She’s beautiful. About 12 years old, she’s part Lab, Dalmation and Whippet. And since I’ve come back from being away for almost three weeks, she’s become my shadow. Dundas (we didn’t name her) is actually the 2AM boy’s dog – but for some reason she’s become stuck on me (my magnetic personality perhaps). But this post isn’t really about her, it’s a just a hook to talk about this post in BusinessWeek:
Ready for A Dog’s Life?
Sit, roll over and beg are not the average words we read in Leadership books, but they do seem to be words that are a little too common in the repetoire of some leaders – especially when they are looking for new employees. Business Week’s Liz Ryan comments:
SIT AND STAY. Dogs, being smarter than some humans, understand what I mean. In any canine interaction, it’s obvious within milliseconds which is the top dog. Pet owners talk about dominant and submissive behaviors. Humans display those, too, but we don’t recognize them, all the time, for what they are.

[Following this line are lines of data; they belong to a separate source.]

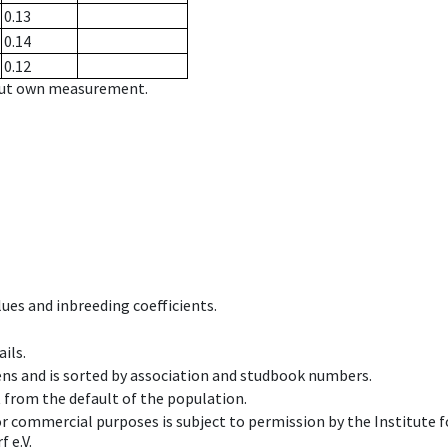
0.13
0.14
0.12
hout own measurement.
ues and inbreeding coefficients.
ils.
ens and is sorted by association and studbook numbers.
t from the default of the population.
 or commercial purposes is subject to permission by the Institut
 e.V.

In the experience I just described, the company approached me in the Alpha Dog posture (tail and head high, hair on the back of their necks standing up) and expected me to roll onto my back. No dice. How many times have all of us, as job candidates, cooled our heels in office lobbies waiting for an interviewer, or waited three weeks past the date when a post-interview phone was promised us?
Companies who live in Alpha Dog mode are guaranteed of one thing: the people they hire will not be top dogs in their industries, because they’re required to show submissive behavior just to get in the door.
SNIFF AROUND. When will companies learn that a little humility will pay off in the form of smarter, more confident team members, and everything that comes with that, including better ideas and higher margins? Why do business leaders and human resources people continue to delude themselves into the idea that demanding: "Please grovel upon entering the building" somehow glorifies them?
It’s an obvious trade-off: I’ll gratify my ego by treating job candidates like cattle, and in return give up the chance to hire the best and brightest people available, who’ll find opportunities elsewhere. But ego is a powerful thing. People will make bad decisions to enjoy a little ego gratification surprisingly often.